Soybean Domestication: Determining Differentially Expressed Genes in Root Tissues Between Wild and Cultivated Species

Soybeans are a significant cash crop that are very actively studied in the agricultural industry. Glycine max has gained many desirable agronomic traits from artificial selection, with different alleles than what is seen in Glycine soja, the wild species that it is derived from. My goal is to discover the phenotypic differences in root architecture between wild and cultivated species of soybean. G. max exhibits more growth in the lateral roots when compared to G. soja at the same time points. The goal of this study is to see which transcription factors (which can control hundreds of genes themselves) are differentially expressed, which in turn affects hormones, receptors, and biological pathways. We used KEGG and gene ontology (GO) analysis to determine which pathways are the most enriched in our RNAseq dataset, as well as explain the underlying phenomena behind the different growth patterns of the root types between species. We see changes in differential expression, which affect several pathways resulting in changes to hormone levels, changing root architecture.
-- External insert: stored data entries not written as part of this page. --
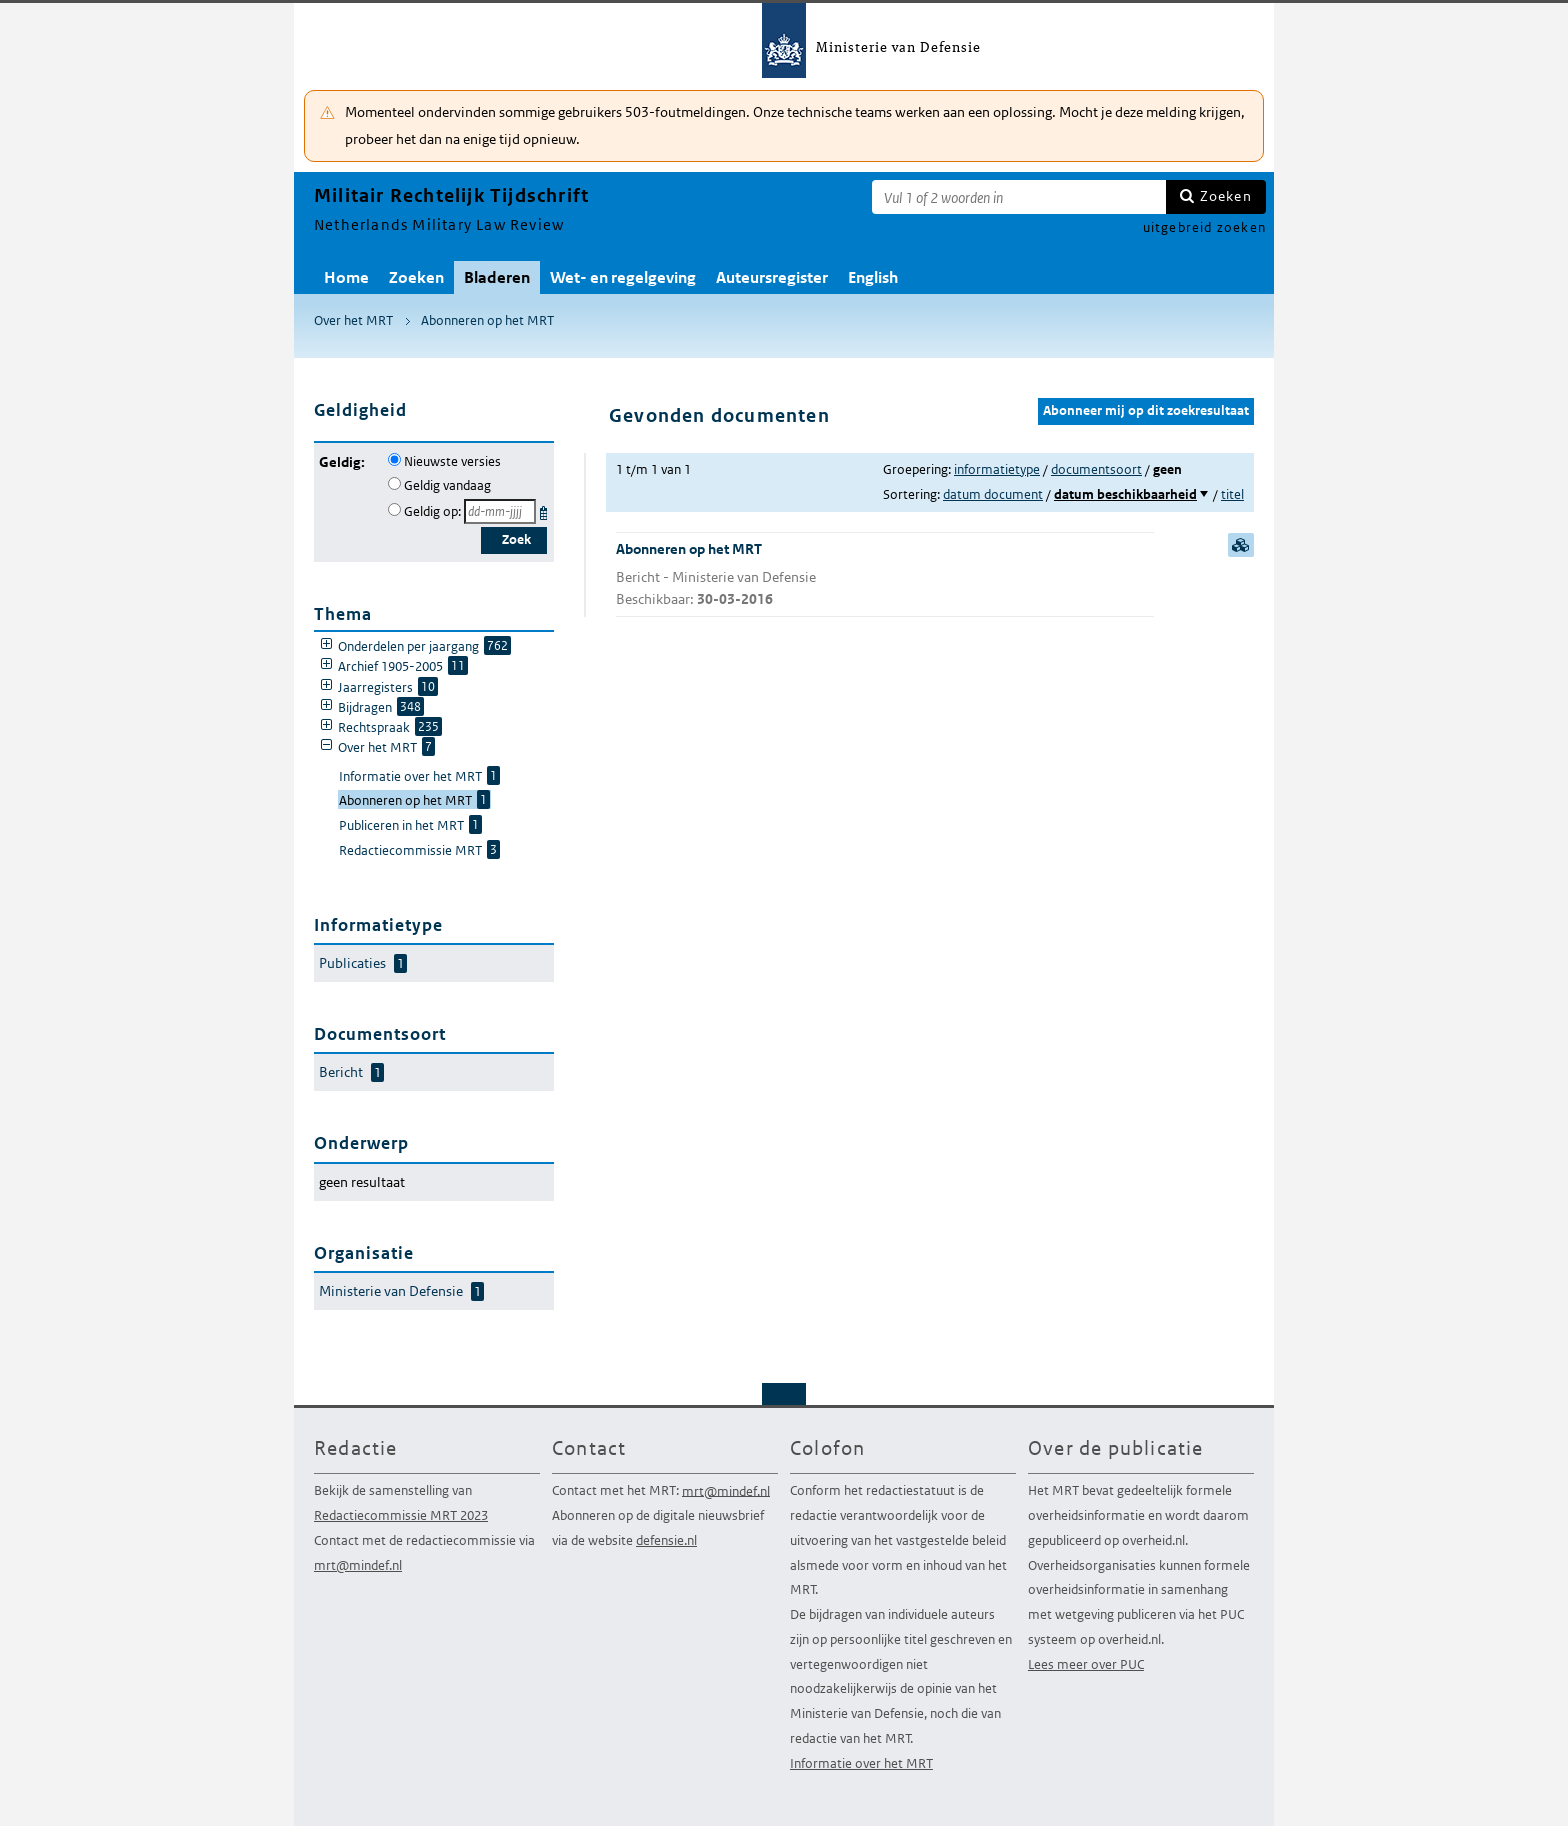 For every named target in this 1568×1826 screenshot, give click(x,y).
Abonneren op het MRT (487, 320)
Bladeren (497, 277)
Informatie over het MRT (861, 1763)
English (873, 277)
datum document (993, 494)
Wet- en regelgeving (623, 277)
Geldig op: (432, 511)
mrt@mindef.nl (358, 1565)
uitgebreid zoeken (1204, 227)
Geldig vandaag (447, 485)
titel (1232, 494)
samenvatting (1241, 545)
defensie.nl (666, 1540)
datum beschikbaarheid (1125, 494)
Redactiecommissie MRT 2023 (401, 1515)
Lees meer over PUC (1086, 1664)
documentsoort (1096, 469)
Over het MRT (353, 320)
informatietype (997, 469)
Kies (545, 509)
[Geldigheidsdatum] (500, 511)
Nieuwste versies (452, 461)
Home (346, 277)
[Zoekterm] (1019, 197)
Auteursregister (772, 277)
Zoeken (1226, 196)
As a 3rd year undergraduate researcher at my home institution, I thought it would be interesting to see how the labs at BTI compared. Within the program, my mentor was a postdoc who had several ongoing projects: I got to learn new lab techniques not performed at my previous lab such as cloning, TDNA insertion, genotyping/phenotyping, and more. I was able to work with Arabidopsis for the first time and was able to see how useful it is for functional gene analysis. I was able to interact with a multitude of mentors and come to BTI everyday with something new to do, whether that be attending a seminar, learning to use UNIX, or doing wet lab work with my mentor. Participating in this internship gave me insight into my graduate school plans, as I was able to speak with researchers from many different backgrounds. I was even able to get authorship on an upcoming paper for my work. And I won’t forget about the time spent out of the lab! I was able to meander around the Ithaca area, many parts of NY, and I even visited Canada twice! Over the summer, I have experienced many new things, making memories and connections that I will look back upon dearly.